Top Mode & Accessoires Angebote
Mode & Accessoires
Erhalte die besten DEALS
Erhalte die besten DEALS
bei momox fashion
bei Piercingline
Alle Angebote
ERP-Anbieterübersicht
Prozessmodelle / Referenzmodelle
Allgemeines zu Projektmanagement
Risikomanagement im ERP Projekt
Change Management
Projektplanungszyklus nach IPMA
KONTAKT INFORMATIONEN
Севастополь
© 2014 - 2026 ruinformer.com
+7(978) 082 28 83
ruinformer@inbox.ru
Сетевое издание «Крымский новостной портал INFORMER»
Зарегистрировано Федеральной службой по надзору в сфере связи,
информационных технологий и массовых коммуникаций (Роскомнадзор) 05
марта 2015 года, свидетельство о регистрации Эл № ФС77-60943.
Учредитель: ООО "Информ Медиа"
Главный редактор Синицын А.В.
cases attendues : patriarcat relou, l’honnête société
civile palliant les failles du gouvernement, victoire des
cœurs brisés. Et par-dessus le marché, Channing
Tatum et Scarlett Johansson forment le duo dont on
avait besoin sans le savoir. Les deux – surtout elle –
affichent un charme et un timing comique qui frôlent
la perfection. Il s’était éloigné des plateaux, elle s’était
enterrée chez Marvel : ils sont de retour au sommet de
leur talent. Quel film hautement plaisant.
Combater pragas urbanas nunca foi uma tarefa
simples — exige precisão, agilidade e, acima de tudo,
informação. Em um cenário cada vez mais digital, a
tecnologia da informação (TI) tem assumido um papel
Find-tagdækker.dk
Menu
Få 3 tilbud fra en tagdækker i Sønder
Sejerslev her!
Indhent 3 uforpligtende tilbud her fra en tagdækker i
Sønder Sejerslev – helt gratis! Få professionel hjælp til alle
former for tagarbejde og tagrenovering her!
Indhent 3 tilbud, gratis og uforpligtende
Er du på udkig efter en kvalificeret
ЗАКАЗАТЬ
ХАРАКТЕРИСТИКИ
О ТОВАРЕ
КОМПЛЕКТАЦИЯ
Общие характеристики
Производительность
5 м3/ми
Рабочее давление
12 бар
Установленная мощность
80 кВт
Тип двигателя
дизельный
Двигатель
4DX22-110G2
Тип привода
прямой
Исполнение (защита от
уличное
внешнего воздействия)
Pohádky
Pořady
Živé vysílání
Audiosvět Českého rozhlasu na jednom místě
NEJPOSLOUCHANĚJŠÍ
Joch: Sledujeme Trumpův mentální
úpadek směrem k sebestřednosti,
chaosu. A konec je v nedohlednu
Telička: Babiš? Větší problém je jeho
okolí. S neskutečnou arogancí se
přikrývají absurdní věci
++++
WORK TO BE COMPLETED =>
All lines from the records above should be copied exactly.

SOLUTION FOR THIS EXERCISE =>
Top Mode & Accessoires Angebote
Mode & Accessoires
Erhalte die besten DEALS
Erhalte die besten DEALS
bei momox fashion
bei Piercingline
Alle Angebote
ERP-Anbieterübersicht
Prozessmodelle / Referenzmodelle
Allgemeines zu Projektmanagement
Risikomanagement im ERP Projekt
Change Management
Projektplanungszyklus nach IPMA
KONTAKT INFORMATIONEN
Севастополь
© 2014 - 2026 ruinformer.com
+7(978) 082 28 83
ruinformer@inbox.ru
Сетевое издание «Крымский новостной портал INFORMER»
Зарегистрировано Федеральной службой по надзору в сфере связи,
информационных технологий и массовых коммуникаций (Роскомнадзор) 05
марта 2015 года, свидетельство о регистрации Эл № ФС77-60943.
Учредитель: ООО "Информ Медиа"
Главный редактор Синицын А.В.
cases attendues : patriarcat relou, l’honnête société
civile palliant les failles du gouvernement, victoire des
cœurs brisés. Et par-dessus le marché, Channing
Tatum et Scarlett Johansson forment le duo dont on
avait besoin sans le savoir. Les deux – surtout elle –
affichent un charme et un timing comique qui frôlent
la perfection. Il s’était éloigné des plateaux, elle s’était
enterrée chez Marvel : ils sont de retour au sommet de
leur talent. Quel film hautement plaisant.
Combater pragas urbanas nunca foi uma tarefa
simples — exige precisão, agilidade e, acima de tudo,
informação. Em um cenário cada vez mais digital, a
tecnologia da informação (TI) tem assumido um papel
Find-tagdækker.dk
Menu
Få 3 tilbud fra en tagdækker i Sønder
Sejerslev her!
Indhent 3 uforpligtende tilbud her fra en tagdækker i
Sønder Sejerslev – helt gratis! Få professionel hjælp til alle
former for tagarbejde og tagrenovering her!
Indhent 3 tilbud, gratis og uforpligtende
Er du på udkig efter en kvalificeret
ЗАКАЗАТЬ
ХАРАКТЕРИСТИКИ
О ТОВАРЕ
КОМПЛЕКТАЦИЯ
Общие характеристики
Производительность
5 м3/ми
Рабочее давление
12 бар
Установленная мощность
80 кВт
Тип двигателя
дизельный
Двигатель
4DX22-110G2
Тип привода
прямой
Исполнение (защита от
уличное
внешнего воздействия)
Pohádky
Pořady
Živé vysílání
Audiosvět Českého rozhlasu na jednom místě
NEJPOSLOUCHANĚJŠÍ
Joch: Sledujeme Trumpův mentální
úpadek směrem k sebestřednosti,
chaosu. A konec je v nedohlednu
Telička: Babiš? Větší problém je jeho
okolí. S neskutečnou arogancí se
přikrývají absurdní věci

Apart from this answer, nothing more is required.